DIRECTIONS FOR THIS TASK: Please reproduce every record exactly as written, leaving out the pictures.

#### RECORDS FOR THE EXERCISE

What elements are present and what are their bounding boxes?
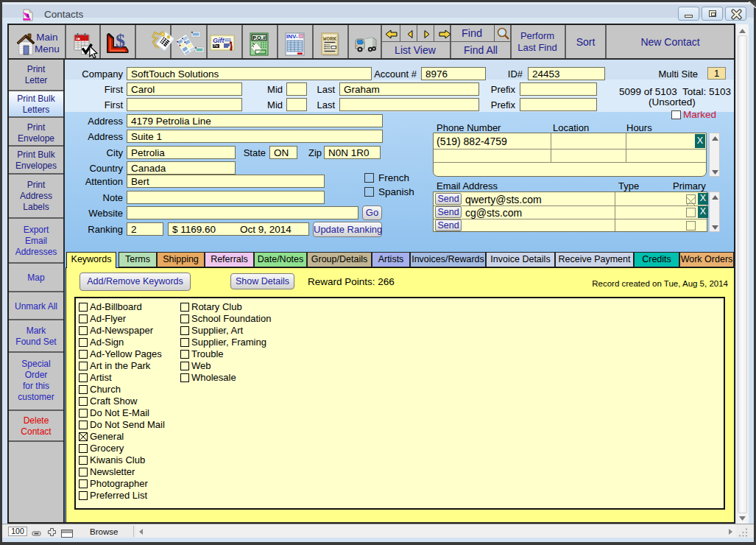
- svg-text:WORK: WORK: [323, 36, 337, 42]
- svg-text:Gift: Gift: [213, 37, 225, 44]
- svg-text:Pw: Pw: [213, 44, 219, 48]
- svg-text:P.O.#: P.O.#: [252, 35, 266, 41]
- svg-text:$: $: [116, 32, 125, 52]
- svg-text:INV-: INV-: [286, 33, 298, 40]
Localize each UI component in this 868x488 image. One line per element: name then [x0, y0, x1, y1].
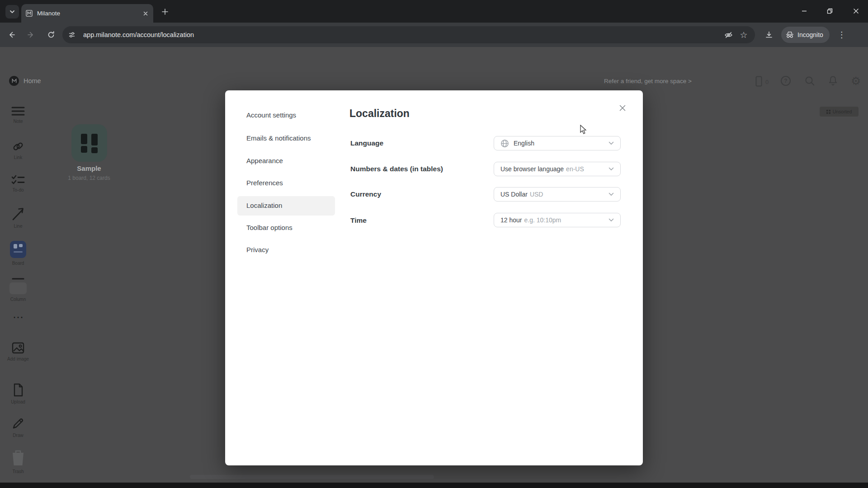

########

RESULT OF THIS TASK:
What elements are present and what are their bounding boxes?
- svg-text:WORK: WORK: [323, 36, 337, 42]
- svg-text:Gift: Gift: [213, 37, 225, 44]
- svg-text:Pw: Pw: [213, 44, 219, 48]
- svg-text:P.O.#: P.O.#: [252, 35, 266, 41]
- svg-text:$: $: [116, 32, 125, 52]
- svg-text:INV-: INV-: [286, 33, 298, 40]
Localize each UI component in this 868x488 image. One line per element: name then [x0, y0, x1, y1].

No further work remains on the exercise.